As described previously,7 participants underwent polysomnography (PSG) in the Chronobiology and Sleep Laboratory at the Brain and Mind Centre. Nocturnal PSG recordings were collected using an ambulatory recording system (Compumedics Siesta, Melbourne, Victoria, Australia) using a six-channel electroencephalographic (EEG) montage (C3-M2, O2-M1, Fz-M1, Pz-M2, Fpz and Cz); two electro-oculographic (EOG) channels (left and right outer canthi) and electromyogram (EMG; submentalis). In addition, nasal airflow was recorded using a nasal pressure transducer or thermistor and respiratory effort was assessed using thoracic and abdominal bands, enabling AHI to be calculated. Blood oxygenation was recorded using pulse oximetry. EEG data were sampled at 250 Hz. Frequencies less than 0.3 Hz and greater than 70 Hz were digitally filtered and a notch filter of 50 Hz was used. Sleep architecture stages were scored manually in 30-sec epochs by an experienced sleep technician using Rechtschaffen and Kales standardized scoring criteria,26 with modifications for older participants.27 While in the laboratory, participants were monitored physiologically and behaviorally at all times under controlled conditions, with fixed light levels (< 50 lux during waking; < 1 lux during scheduled sleep periods) and ambient temperature (24 ± 1°C). Patients were required to maintain their usual bedtime and wake-up schedule during the study, and were asked to abstain from caffeinated beverages for the 8 h prior to and during PSG data collection. Primary outcome measures for this study were: (1) O2-desaturation (minimum level recorded throughout the night); and (2) AHI (total number of apneas + hypopneas) which was calculated across total sleep (AHI), rapid eye movement sleep (AHI-REM), and non-rapid eye movement sleep (AHI-NREM). In addition, for descriptive purposes, we report: sleep onset and offset times (hh:mm); total sleep time (TST; min); wake after sleep onset (WASO; min); and sleep efficiency (TST / time in bed × 100).
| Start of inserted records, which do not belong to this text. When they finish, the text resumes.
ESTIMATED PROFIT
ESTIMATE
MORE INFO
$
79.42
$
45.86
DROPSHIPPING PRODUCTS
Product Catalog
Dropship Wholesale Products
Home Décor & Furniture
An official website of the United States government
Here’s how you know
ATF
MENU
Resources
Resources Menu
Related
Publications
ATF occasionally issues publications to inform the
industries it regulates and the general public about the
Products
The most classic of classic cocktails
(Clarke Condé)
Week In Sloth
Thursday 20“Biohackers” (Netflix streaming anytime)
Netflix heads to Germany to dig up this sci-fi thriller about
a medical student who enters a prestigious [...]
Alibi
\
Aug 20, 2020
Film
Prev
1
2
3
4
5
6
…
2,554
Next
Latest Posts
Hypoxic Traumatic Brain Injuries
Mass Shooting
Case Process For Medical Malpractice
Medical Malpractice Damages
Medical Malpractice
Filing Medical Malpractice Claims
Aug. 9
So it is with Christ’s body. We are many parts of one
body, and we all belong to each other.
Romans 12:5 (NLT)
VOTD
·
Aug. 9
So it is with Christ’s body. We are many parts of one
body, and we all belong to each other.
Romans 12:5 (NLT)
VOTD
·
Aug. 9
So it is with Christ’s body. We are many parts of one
Proton Magnetic Resonance Spectroscopy (1H-MRS)

As detailed elsewhere,15 imaging was conducted within 8 w of clinical assessment and took place at the Brain and Mind Imaging Centre on a 3-Tesla GE Discovery MR750 scanner (GE Medical Systems, Milwaukee, WI) using an eight-channel phased array head coil. The following images were acquired in order: (1) three-dimensional sagittal whole-brain scout for orientation and positioning of subsequent scans; (2) T1-weighted magnetization prepared rapid gradient-echo (MPRAGE) sequence producing 196 sagittal slices (repetition time [TR] = 7.2 msec; echo time [TE] = 2.8 msec; flip angle = 10°; matrix 256 × 256; 0.9-mm isotropic voxels; scan time = 4 min, 24 sec) to aid in the anatomical localization of sampled voxels; and (3) single-voxel 1H-MRS using Point RESolved Spectroscopy (PRESS) acquisition, with two chemical shift-selective imaging pulses for water suppression (scan time = 5 min, 4 sec). Spectra were shimmed to achieve full-width half maximum of less than 13 Hz.
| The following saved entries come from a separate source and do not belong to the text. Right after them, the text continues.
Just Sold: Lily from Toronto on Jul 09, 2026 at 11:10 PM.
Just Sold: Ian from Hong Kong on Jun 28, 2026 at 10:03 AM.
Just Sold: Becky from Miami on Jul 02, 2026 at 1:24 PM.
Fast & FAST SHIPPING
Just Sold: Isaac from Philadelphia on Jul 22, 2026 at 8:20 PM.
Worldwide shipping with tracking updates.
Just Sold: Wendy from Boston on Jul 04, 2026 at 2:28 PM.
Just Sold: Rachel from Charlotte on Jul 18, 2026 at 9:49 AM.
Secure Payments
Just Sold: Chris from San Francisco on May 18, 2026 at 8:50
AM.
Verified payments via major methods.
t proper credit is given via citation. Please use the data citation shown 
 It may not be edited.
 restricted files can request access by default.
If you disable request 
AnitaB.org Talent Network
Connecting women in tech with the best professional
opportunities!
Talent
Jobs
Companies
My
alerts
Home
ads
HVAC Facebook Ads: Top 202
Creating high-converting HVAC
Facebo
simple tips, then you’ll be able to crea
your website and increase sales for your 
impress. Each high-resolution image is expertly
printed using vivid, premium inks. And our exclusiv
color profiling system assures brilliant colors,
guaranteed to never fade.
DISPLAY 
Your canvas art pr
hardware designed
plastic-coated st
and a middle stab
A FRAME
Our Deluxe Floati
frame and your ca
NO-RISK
For each participant, a spectra was acquired from a voxel measuring 20 × 20 × 20 mm placed midline in the ACC (Figure 1, TE = 35 msec, TR = 2000 msec and 128 averages). Voxel size was selected to maximize the ACC volume being sampled and thus optimize signal-to-noise ratio, without including a large volume of surrounding structures. Anatomical localisation of voxel placement was based on the Talairach brain atlas28 and positioning was guided by the T1 MPRAGE image.

Figure 1.

Figure 1

Diagram demonstrating the anterior cingulate cortex voxel placement and LCModel output for one participant. The GSH metabolite peak is resolved at 2.95 ppm and is labelled in the water suppressed spectra. GSH, glutathione.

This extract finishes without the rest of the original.